Saya mempertanyakan hal ini belakangan ini. Kemudian, sederet dilemma-dilemma inipun muncul dalam masa perenungan saya, bermekaran satu-persatu, dan membuat saya bingung sendiri.

Dilemma 1. Kita tidak mungkin menolak orang yang datang meminta tolong kan? Mungkin saja memang dalam beberapa kasus, tapi ya harus siap menanggung efek yang mungkin saja merusak relasi. Dan kenapa sih kadang kita menolak untuk menolong? Karena kita merasa tidak mampu? Kalau begitu, memang fokusnya masih kepada diri kita, bukan kepada orang yang kita tolong.

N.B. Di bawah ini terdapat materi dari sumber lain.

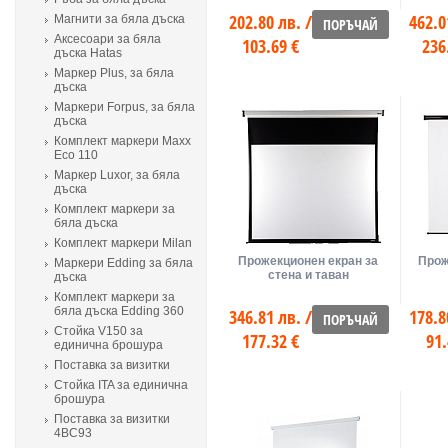
202.80 лв. /
462.0
Магнити за бяла дъска
ПОРЪЧАЙ
Аксесоари за бяла
103.69 €
236
дъска Hatas
Маркер Plus, за бяла
дъска
Маркери Forpus, за бяла
дъска
Комплект маркери Maxx
Eco 110
Маркер Luxor, за бяла
дъска
Комплект маркери за
бяла дъска
Комплект маркери Milan
Прожекционен екран за
Прож
Маркери Edding за бяла
стена и таван
дъска
Комплект маркери за
бяла дъска Edding 360
346.81 лв. /
178.8
ПОРЪЧАЙ
Стойка V150 за
177.32 €
91.
единична брошура
Поставка за визитки
Стойка ITA за единична
брошура
Поставка за визитки
4ВС93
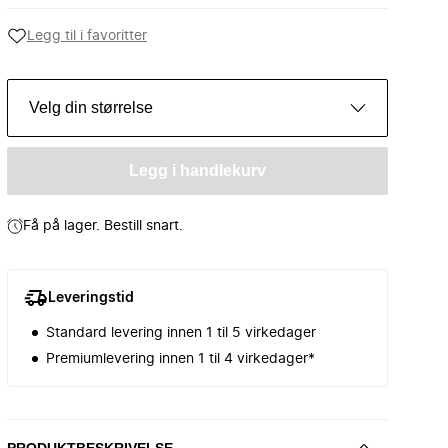
Legg til i favoritter
Velg din størrelse
Legg i handlekurv
Få på lager. Bestill snart.
Leveringstid
Standard levering innen 1 til 5 virkedager
Premiumlevering innen 1 til 4 virkedager*
PRODUKTBESKRIVELSE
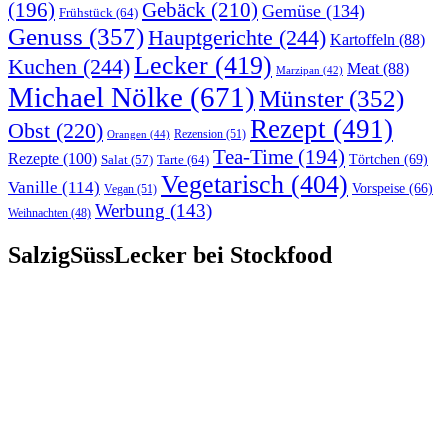
(196)
Gebäck
(210)
Gemüse
(134)
Frühstück
(64)
Genuss
(357)
Hauptgerichte
(244)
Kartoffeln
(88)
Lecker
(419)
Kuchen
(244)
Meat
(88)
Marzipan
(42)
Michael Nölke
(671)
Münster
(352)
Rezept
(491)
Obst
(220)
Rezension
(51)
Orangen
(44)
Tea-Time
(194)
Rezepte
(100)
Törtchen
(69)
Tarte
(64)
Salat
(57)
Vegetarisch
(404)
Vanille
(114)
Vorspeise
(66)
Vegan
(51)
Werbung
(143)
Weihnachten
(48)
SalzigSüssLecker bei Stockfood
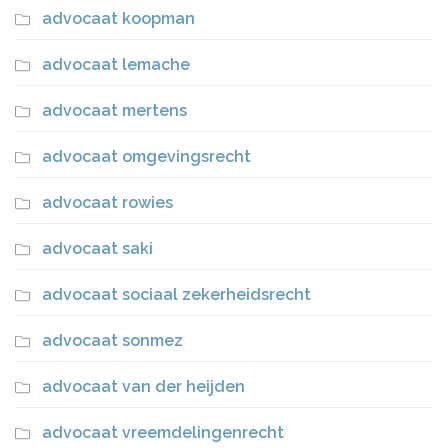
advocaat koopman
advocaat lemache
advocaat mertens
advocaat omgevingsrecht
advocaat rowies
advocaat saki
advocaat sociaal zekerheidsrecht
advocaat sonmez
advocaat van der heijden
advocaat vreemdelingenrecht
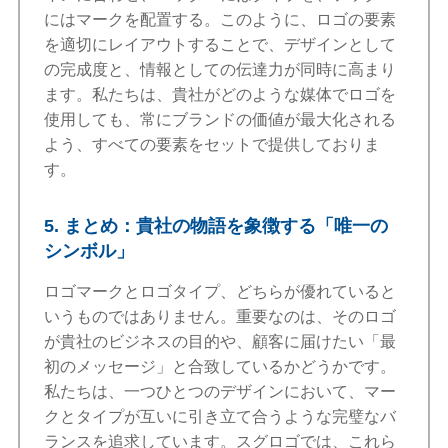
にはマークを配置する。このように、ロゴの要素
を適切にレイアウトすることで、デザインとして
の完成度と、情報としての伝達力が同時に高まり
ます。私たちは、貴社がどのような媒体でロゴを
使用しても、常にブランドの価値が最大化される
よう、すべての要素をセットで提供しておりま
す。
5. まとめ：貴社の物語を象徴する「唯一の
シンボル」
ロゴマークとロゴタイプ、どちらが優れていると
いうものではありません。重要なのは、そのロゴ
が貴社のビジネスの目的や、顧客に届けたい「最
初のメッセージ」と合致しているかどうかです。
私たちは、一つひとつのデザインにおいて、マー
クとタイプが互いに引き立て合うような完璧なバ
ランスを追求しています。スグロゴでは、これら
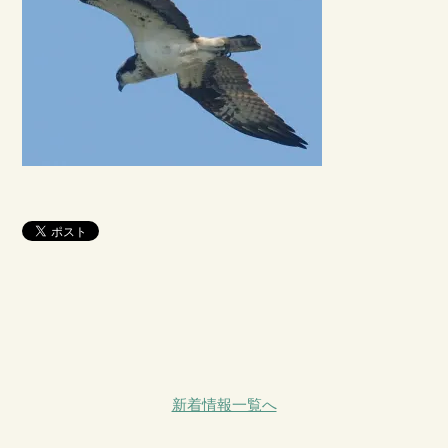
新着情報一覧へ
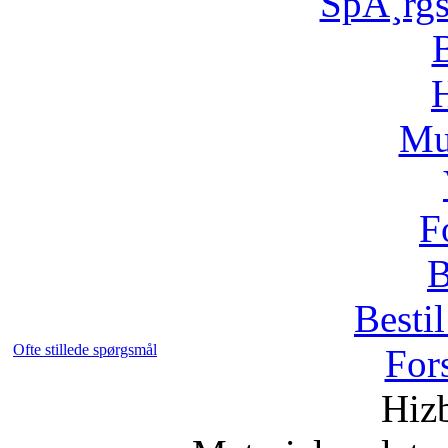
SpÃ¸rg
H
Mu
F
B
Bestil
Ofte stillede spørgsmål
For
Hizb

Bisakah ini disebut egosentrisme ketika pada kenyataannya, kita juga butuh memikirkan kapasitas diri sendiri sebelum menolong?

Dilemma 2. Kebanyakan orang akan menolong jika merasa ia cukup sanggup untuk menolong. Benarkah memang harus seperti itu? Menolong ketika kita sanggup? Jadi jika kita tidak sanggup, kita tidak menolong? Bukankah untuk menolong orang lain pun dibutuhkan pengorbanan, yang kadang tak sepele? Apalagi ketika ukuran dari rasa “sanggup” didefenisikan secara relatif. Ketika kita sebenarnya sanggup, tapi merasa tidak sanggup. Ketika kita sebenarnya sanggup, tetapi berpura-pura tidak sanggup. Ketika kita sebenarnya sanggup, tapi menyangkali fakta bahwa kita sanggup. Bagaimana ukuran untuk rasa sanggup? Bisakah rasa sanggup selalu menjadi penentu kita untuk memilih menolong atau tidak menolong orang lain?

Dilemma 3. Kadang kita sudah menolong dengan usaha maksimal seperti yang kita bisa, tapi ternyata orang yang kita tolong berekspektasi terlalu banyak dan tidak bisa menyadari totalitas usaha kita untuk menolongnya, pada akhirnya dia pun kecewa terhadap kita. Jadi, menurut kita pertolongan yang kita berikan sudah mencapai titik maksimal. Tetapi menurut orang yang kita tolong, pertolongan kita masih setengah-setengah, dia mungkin berekspektasi lebih. Lalu akhirnya bagaimana? Siapa yang mendefenisikan apakah pertolongan kita sudah maksimal atau masih setengah-setengah? Haruskah itu dari sudut pandang orang yang ditolong? Bagaimana kalau ekspektasinya benar-benar tidak mungkin untuk kita penuhi seluruhnya, meski kita sudah berupaya total? Apakah artinya kita juga harus berjuang lebih lagi untuk sungguh-sungguh menolong sampai tingkat maksimal sesuai ekspektasi orang yang kita tolong? Apakah ini juga menjadi bagian dari pengorbanan kita untuk menolong orang lain?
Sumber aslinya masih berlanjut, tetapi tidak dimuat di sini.